Looking back to the exceptional crop of 2018 bestsellers criticizing the state of our society, from rising economic inequality to populism and climate change, one book stands out: “Winners Take All” by former New York Times columnist and Aspen Institute fellow Anand Giridharadas. It skewers philanthrocapitalism, arguing that uber wealthy do-gooders, rather than changing the world, do well for themselves, preserving the status quo. What is needed is a move to more responsible giving.
Book cover and author photo by Mackenzie Stroh
Anand Giridharadas made waves with his new book, Winners Take All, The Elite Charade of Changing the World and the waves show no sign of stopping.
When it came out in August 2018, the renowned American economist and Nobel laureate John Stiglitz, in praising it in a New York Times article warned that we should “prepare for a new genre” of books analyzing economic inequality and globalization: the kind that “gently and politely skewer[s] the corporate titans who claim to be solving such problems. It’s an elite that, rather than pushing for systemic change, only reinforces our lopsided economic reality — all while hobnobbing on the conference circuit and trafficking in platitudes.”

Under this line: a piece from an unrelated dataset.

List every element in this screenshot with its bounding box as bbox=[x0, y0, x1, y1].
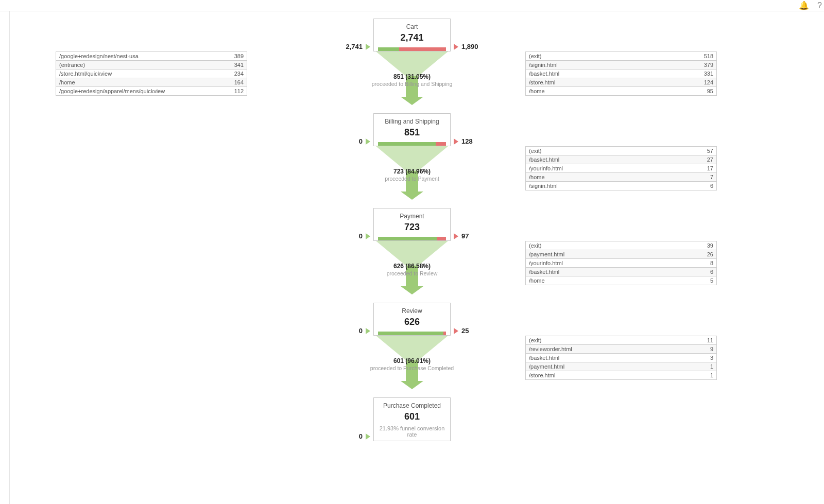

Since then, Anand Giridharadas has been active on the conference circuit but he has certainly not been “trafficking in platitudes” and he has stopped being gentle and polite. Instead, he has taken to “skewering corporate titans” with a vengeance, even going into their lairs, as he did when he gave this talk at Google in October 2018:
In December 2018, The Financial Times, in a lengthy article titled “Is wealthy philanthropy doing more harm than good?”, reviewed Anand Giridharadas’ book along with two others that touch on the subject: Just Giving, Why Philanthropy is Failing Democracy and How it Can Do Better by Stanford University scholar Rob Reich and Trumponomics: Inside the America First Plan to Revive Our Economy by Stephen Moore and Arthur B Laffer, Trump’s campaign economic advisers.
For the FT, Trumponomics was a “timely defence of the president’s policies” and in particular of his €1.5 trillion tax cut – and it predicted that, of the three books, this was the one most likely to become a bestseller “given the size of the conservative bulk book market” in the United States.
The prediction turned out to be wrong: Of the three, as of now, Giridharadas’ book is clearly the best seller, ranking highest on Amazon’s best sellers list (#252 and #1 for the philanthropy category), followed by Reich (#27,928) and far behind, Trumponomics (#85,183).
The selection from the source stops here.